Top of MATERIALS PROVIDED

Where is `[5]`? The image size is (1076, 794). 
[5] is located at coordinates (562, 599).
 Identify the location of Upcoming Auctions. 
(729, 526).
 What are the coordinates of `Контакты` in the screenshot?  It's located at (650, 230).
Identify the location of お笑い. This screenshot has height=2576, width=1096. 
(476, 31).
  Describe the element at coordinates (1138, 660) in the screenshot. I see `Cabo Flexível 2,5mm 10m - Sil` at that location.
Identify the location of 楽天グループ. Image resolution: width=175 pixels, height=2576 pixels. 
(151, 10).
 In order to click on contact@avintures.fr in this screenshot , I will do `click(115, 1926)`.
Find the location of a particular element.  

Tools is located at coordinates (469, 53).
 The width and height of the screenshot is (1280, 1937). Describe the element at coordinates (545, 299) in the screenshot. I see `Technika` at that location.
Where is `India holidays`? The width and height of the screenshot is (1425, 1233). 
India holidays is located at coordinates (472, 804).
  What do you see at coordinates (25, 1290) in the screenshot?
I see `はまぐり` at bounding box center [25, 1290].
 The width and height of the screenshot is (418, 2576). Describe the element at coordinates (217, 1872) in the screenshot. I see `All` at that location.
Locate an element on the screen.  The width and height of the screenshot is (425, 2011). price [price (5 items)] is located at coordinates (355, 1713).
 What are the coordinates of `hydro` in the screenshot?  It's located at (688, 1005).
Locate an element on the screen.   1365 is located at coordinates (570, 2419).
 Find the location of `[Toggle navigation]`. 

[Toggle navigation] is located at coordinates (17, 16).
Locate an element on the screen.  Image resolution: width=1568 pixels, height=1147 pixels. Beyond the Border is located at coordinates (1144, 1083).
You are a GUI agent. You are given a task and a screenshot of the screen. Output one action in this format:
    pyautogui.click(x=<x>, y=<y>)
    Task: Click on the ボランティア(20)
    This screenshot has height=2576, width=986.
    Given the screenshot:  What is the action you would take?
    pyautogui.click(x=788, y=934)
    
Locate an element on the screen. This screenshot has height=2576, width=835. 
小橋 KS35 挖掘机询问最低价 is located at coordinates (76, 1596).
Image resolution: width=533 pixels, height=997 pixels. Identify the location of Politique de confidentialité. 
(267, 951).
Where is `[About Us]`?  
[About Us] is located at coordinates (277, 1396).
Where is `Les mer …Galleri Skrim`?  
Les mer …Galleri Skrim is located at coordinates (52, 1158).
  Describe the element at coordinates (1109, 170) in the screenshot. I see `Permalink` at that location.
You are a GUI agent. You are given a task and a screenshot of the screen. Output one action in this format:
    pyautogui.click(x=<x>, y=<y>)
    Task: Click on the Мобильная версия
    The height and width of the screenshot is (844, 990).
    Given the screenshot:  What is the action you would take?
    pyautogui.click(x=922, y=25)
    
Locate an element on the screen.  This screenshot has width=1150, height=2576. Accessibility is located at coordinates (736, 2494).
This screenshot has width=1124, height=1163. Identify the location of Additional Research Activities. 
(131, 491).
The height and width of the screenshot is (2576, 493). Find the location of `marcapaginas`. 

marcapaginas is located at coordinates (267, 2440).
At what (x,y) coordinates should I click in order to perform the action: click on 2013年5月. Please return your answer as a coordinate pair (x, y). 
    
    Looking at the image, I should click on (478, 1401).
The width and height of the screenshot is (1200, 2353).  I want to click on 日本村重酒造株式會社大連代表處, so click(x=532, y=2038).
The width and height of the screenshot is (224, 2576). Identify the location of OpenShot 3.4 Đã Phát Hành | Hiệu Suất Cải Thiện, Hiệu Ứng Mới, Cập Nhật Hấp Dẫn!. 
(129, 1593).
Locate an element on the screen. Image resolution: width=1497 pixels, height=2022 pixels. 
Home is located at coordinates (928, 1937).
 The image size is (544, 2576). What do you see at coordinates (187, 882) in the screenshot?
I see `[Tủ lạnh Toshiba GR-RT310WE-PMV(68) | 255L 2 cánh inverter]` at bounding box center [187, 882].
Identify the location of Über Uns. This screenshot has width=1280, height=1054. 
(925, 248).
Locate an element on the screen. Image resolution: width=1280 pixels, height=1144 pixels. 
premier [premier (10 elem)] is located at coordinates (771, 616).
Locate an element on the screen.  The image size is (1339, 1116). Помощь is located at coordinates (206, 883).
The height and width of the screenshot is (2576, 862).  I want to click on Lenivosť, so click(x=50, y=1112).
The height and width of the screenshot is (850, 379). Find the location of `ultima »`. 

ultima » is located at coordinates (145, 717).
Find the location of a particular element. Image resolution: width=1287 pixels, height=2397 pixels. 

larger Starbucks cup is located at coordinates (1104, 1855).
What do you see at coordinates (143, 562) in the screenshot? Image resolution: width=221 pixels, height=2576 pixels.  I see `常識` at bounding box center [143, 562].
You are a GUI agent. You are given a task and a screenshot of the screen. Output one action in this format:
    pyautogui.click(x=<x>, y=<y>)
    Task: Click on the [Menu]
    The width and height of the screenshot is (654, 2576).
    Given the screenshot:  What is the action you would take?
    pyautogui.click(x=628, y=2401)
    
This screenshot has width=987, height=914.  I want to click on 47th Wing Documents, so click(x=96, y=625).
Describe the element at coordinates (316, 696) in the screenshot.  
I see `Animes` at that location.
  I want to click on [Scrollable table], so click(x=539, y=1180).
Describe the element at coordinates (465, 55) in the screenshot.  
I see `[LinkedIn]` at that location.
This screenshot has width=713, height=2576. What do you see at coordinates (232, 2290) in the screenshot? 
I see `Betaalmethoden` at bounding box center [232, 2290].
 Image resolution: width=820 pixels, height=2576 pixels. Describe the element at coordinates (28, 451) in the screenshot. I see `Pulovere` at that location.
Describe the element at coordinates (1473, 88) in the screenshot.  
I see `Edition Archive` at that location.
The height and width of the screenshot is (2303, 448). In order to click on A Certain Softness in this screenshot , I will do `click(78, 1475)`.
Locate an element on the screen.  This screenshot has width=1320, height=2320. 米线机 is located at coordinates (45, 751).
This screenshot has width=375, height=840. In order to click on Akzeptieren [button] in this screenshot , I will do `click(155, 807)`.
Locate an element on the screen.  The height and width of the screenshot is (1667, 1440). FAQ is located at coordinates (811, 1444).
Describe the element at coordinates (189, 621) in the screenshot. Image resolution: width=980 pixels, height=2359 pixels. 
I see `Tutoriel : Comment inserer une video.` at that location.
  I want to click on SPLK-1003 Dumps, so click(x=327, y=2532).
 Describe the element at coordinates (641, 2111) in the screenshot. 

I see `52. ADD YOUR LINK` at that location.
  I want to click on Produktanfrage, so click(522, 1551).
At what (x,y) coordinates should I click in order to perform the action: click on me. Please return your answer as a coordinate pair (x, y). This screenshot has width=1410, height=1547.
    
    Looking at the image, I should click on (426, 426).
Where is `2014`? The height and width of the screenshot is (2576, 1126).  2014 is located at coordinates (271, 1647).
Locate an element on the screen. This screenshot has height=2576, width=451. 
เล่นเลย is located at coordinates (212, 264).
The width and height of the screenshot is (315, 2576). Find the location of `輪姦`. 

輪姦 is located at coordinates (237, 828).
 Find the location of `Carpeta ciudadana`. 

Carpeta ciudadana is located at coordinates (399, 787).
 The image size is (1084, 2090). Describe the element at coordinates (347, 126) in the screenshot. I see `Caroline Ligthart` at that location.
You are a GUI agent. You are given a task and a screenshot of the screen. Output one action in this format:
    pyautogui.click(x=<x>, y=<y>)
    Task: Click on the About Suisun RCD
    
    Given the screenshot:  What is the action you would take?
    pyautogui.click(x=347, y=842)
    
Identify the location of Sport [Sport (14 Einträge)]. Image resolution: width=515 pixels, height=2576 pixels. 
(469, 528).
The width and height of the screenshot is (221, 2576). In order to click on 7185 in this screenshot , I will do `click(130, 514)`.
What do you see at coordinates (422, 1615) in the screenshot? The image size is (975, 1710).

Bottom of MATERIALS PROVIDED

Output the records above exactly, from their first line through the line that contains "In order to click on contact@avintures.fr", and add nothing.

Where is `[5]`? The image size is (1076, 794). 
[5] is located at coordinates (562, 599).
 Identify the location of Upcoming Auctions. 
(729, 526).
 What are the coordinates of `Контакты` in the screenshot?  It's located at (650, 230).
Identify the location of お笑い. This screenshot has height=2576, width=1096. 
(476, 31).
  Describe the element at coordinates (1138, 660) in the screenshot. I see `Cabo Flexível 2,5mm 10m - Sil` at that location.
Identify the location of 楽天グループ. Image resolution: width=175 pixels, height=2576 pixels. 
(151, 10).
 In order to click on contact@avintures.fr in this screenshot , I will do `click(115, 1926)`.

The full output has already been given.